Dataset items
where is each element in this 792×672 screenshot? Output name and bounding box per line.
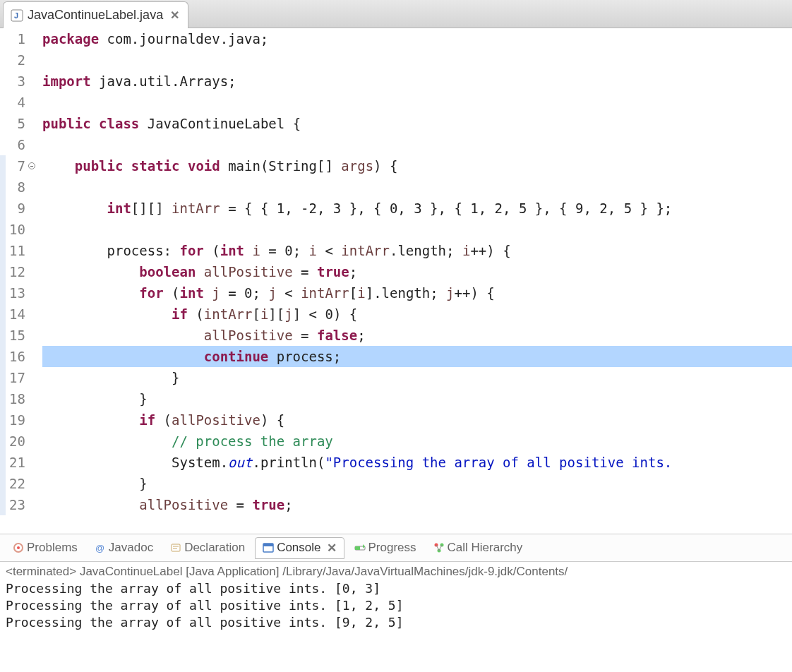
svg-rect-5 [172,544,180,551]
svg-rect-9 [263,544,273,546]
console-line: Processing the array of all positive int… [6,614,786,631]
bottom-tab-label: Declaration [184,541,245,555]
code-line[interactable]: } [42,367,792,388]
callhier-icon [433,542,445,553]
code-line[interactable]: import java.util.Arrays; [42,71,792,92]
console-output[interactable]: Processing the array of all positive int… [0,579,792,632]
line-number: 9 [0,198,25,219]
editor-tab[interactable]: J JavaContinueLabel.java ✕ [3,1,188,28]
code-line[interactable] [42,134,792,155]
bottom-panel-tabs: Problems@JavadocDeclarationConsole✕Progr… [0,534,792,562]
bottom-tab-label: Javadoc [109,541,153,555]
code-line[interactable]: } [42,473,792,494]
code-line[interactable]: System.out.println("Processing the array… [42,452,792,473]
bottom-tab-javadoc[interactable]: @Javadoc [88,538,160,558]
code-line[interactable]: if (allPositive) { [42,409,792,431]
console-line: Processing the array of all positive int… [6,580,786,597]
code-line[interactable]: continue process; [42,346,792,367]
editor-tab-bar: J JavaContinueLabel.java ✕ [0,0,792,28]
bottom-tab-declaration[interactable]: Declaration [163,538,252,558]
close-icon[interactable]: ✕ [324,541,337,556]
line-number: 19 [0,409,25,431]
bottom-tab-console[interactable]: Console✕ [255,537,344,559]
line-number: 18 [0,388,25,409]
bottom-tab-label: Problems [27,541,78,555]
code-line[interactable]: public static void main(String[] args) { [42,155,792,176]
bottom-tab-call-hierarchy[interactable]: Call Hierarchy [426,538,530,558]
bottom-tab-label: Progress [368,541,416,555]
problems-icon [13,542,24,553]
line-number: 8 [0,176,25,198]
line-number: 1 [0,28,25,49]
line-number: 5 [0,113,25,134]
line-number: 21 [0,452,25,473]
close-icon[interactable]: ✕ [167,8,179,22]
code-line[interactable] [42,49,792,71]
console-icon [263,542,274,553]
line-number-gutter: 1234567891011121314151617181920212223 [0,28,30,534]
code-line[interactable]: allPositive = false; [42,325,792,346]
code-line[interactable]: public class JavaContinueLabel { [42,113,792,134]
bottom-tab-label: Console [277,541,320,555]
line-number: 23 [0,494,25,515]
bottom-tab-problems[interactable]: Problems [6,538,85,558]
bottom-tab-label: Call Hierarchy [448,541,523,555]
progress-icon [354,542,366,553]
code-line[interactable]: package com.journaldev.java; [42,28,792,49]
code-line[interactable]: int[][] intArr = { { 1, -2, 3 }, { 0, 3 … [42,198,792,219]
line-number: 20 [0,431,25,452]
code-line[interactable]: if (intArr[i][j] < 0) { [42,304,792,325]
svg-text:J: J [14,11,18,20]
line-number: 7 [0,155,25,176]
line-number: 4 [0,92,25,113]
code-area[interactable]: package com.journaldev.java;import java.… [30,28,792,534]
code-line[interactable]: process: for (int i = 0; i < intArr.leng… [42,240,792,261]
line-number: 11 [0,240,25,261]
code-line[interactable]: } [42,388,792,409]
line-number: 10 [0,219,25,240]
line-number: 6 [0,134,25,155]
line-number: 3 [0,71,25,92]
code-line[interactable]: boolean allPositive = true; [42,261,792,282]
code-editor[interactable]: 1234567891011121314151617181920212223 pa… [0,28,792,534]
svg-point-3 [17,546,20,549]
svg-text:@: @ [95,543,104,553]
line-number: 17 [0,367,25,388]
tab-filename: JavaContinueLabel.java [28,8,163,23]
line-number: 12 [0,261,25,282]
java-file-icon: J [11,9,23,22]
code-line[interactable]: allPositive = true; [42,494,792,515]
line-number: 13 [0,282,25,304]
code-line[interactable]: for (int j = 0; j < intArr[i].length; j+… [42,282,792,304]
javadoc-icon: @ [95,542,106,553]
line-number: 22 [0,473,25,494]
declaration-icon [170,542,181,553]
line-number: 15 [0,325,25,346]
svg-rect-11 [355,546,360,550]
console-status-line: <terminated> JavaContinueLabel [Java App… [0,562,792,579]
bottom-tab-progress[interactable]: Progress [347,538,424,558]
code-line[interactable] [42,92,792,113]
line-number: 2 [0,49,25,71]
line-number: 14 [0,304,25,325]
code-line[interactable] [42,219,792,240]
console-line: Processing the array of all positive int… [6,597,786,614]
code-line[interactable] [42,176,792,198]
line-number: 16 [0,346,25,367]
code-line[interactable]: // process the array [42,431,792,452]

--- What to work on ---
Word-for-word repeat, images excluded: return all the data.

--- Your solution ---
where is each element in this 792×672 screenshot? Output name and bounding box per line.
svg-rect-5 [172,544,180,551]
svg-rect-9 [263,544,273,546]
console-line: Processing the array of all positive int… [6,614,786,631]
bottom-tab-label: Declaration [184,541,245,555]
code-line[interactable]: } [42,367,792,388]
callhier-icon [433,542,445,553]
code-line[interactable]: import java.util.Arrays; [42,71,792,92]
console-output[interactable]: Processing the array of all positive int… [0,579,792,632]
line-number: 9 [0,198,25,219]
editor-tab[interactable]: J JavaContinueLabel.java ✕ [3,1,188,28]
code-line[interactable] [42,134,792,155]
bottom-panel-tabs: Problems@JavadocDeclarationConsole✕Progr… [0,534,792,562]
bottom-tab-label: Javadoc [109,541,153,555]
code-line[interactable]: } [42,473,792,494]
code-line[interactable]: System.out.println("Processing the array… [42,452,792,473]
bottom-tab-javadoc[interactable]: @Javadoc [88,538,160,558]
code-line[interactable]: if (allPositive) { [42,409,792,431]
console-line: Processing the array of all positive int… [6,580,786,597]
code-line[interactable]: continue process; [42,346,792,367]
editor-tab-bar: J JavaContinueLabel.java ✕ [0,0,792,28]
bottom-tab-declaration[interactable]: Declaration [163,538,252,558]
close-icon[interactable]: ✕ [324,541,337,556]
line-number: 19 [0,409,25,431]
bottom-tab-console[interactable]: Console✕ [255,537,344,559]
line-number: 18 [0,388,25,409]
bottom-tab-label: Problems [27,541,78,555]
code-line[interactable]: public static void main(String[] args) { [42,155,792,176]
bottom-tab-call-hierarchy[interactable]: Call Hierarchy [426,538,530,558]
bottom-tab-label: Progress [368,541,416,555]
problems-icon [13,542,24,553]
line-number: 8 [0,176,25,198]
line-number: 1 [0,28,25,49]
line-number: 5 [0,113,25,134]
line-number: 21 [0,452,25,473]
close-icon[interactable]: ✕ [167,8,179,22]
code-line[interactable] [42,49,792,71]
console-icon [263,542,274,553]
line-number-gutter: 1234567891011121314151617181920212223 [0,28,30,534]
code-line[interactable]: allPositive = false; [42,325,792,346]
code-line[interactable]: public class JavaContinueLabel { [42,113,792,134]
bottom-tab-label: Console [277,541,320,555]
line-number: 23 [0,494,25,515]
bottom-tab-problems[interactable]: Problems [6,538,85,558]
bottom-tab-label: Call Hierarchy [448,541,523,555]
progress-icon [354,542,366,553]
code-line[interactable]: package com.journaldev.java; [42,28,792,49]
code-line[interactable]: int[][] intArr = { { 1, -2, 3 }, { 0, 3 … [42,198,792,219]
line-number: 20 [0,431,25,452]
code-line[interactable]: if (intArr[i][j] < 0) { [42,304,792,325]
svg-text:J: J [14,11,18,20]
line-number: 7 [0,155,25,176]
line-number: 4 [0,92,25,113]
code-area[interactable]: package com.journaldev.java;import java.… [30,28,792,534]
code-line[interactable]: process: for (int i = 0; i < intArr.leng… [42,240,792,261]
line-number: 11 [0,240,25,261]
code-line[interactable]: } [42,388,792,409]
line-number: 10 [0,219,25,240]
line-number: 6 [0,134,25,155]
line-number: 3 [0,71,25,92]
code-line[interactable]: boolean allPositive = true; [42,261,792,282]
code-editor[interactable]: 1234567891011121314151617181920212223 pa… [0,28,792,534]
svg-point-3 [17,546,20,549]
svg-text:@: @ [95,543,104,553]
line-number: 17 [0,367,25,388]
tab-filename: JavaContinueLabel.java [28,8,163,23]
line-number: 12 [0,261,25,282]
java-file-icon: J [11,9,23,22]
code-line[interactable]: allPositive = true; [42,494,792,515]
line-number: 13 [0,282,25,304]
code-line[interactable]: for (int j = 0; j < intArr[i].length; j+… [42,282,792,304]
javadoc-icon: @ [95,542,106,553]
line-number: 22 [0,473,25,494]
declaration-icon [170,542,181,553]
line-number: 15 [0,325,25,346]
svg-rect-11 [355,546,360,550]
console-status-line: <terminated> JavaContinueLabel [Java App… [0,562,792,579]
bottom-tab-progress[interactable]: Progress [347,538,424,558]
code-line[interactable] [42,92,792,113]
line-number: 2 [0,49,25,71]
line-number: 14 [0,304,25,325]
code-line[interactable] [42,219,792,240]
console-line: Processing the array of all positive int… [6,597,786,614]
code-line[interactable] [42,176,792,198]
line-number: 16 [0,346,25,367]
code-line[interactable]: // process the array [42,431,792,452]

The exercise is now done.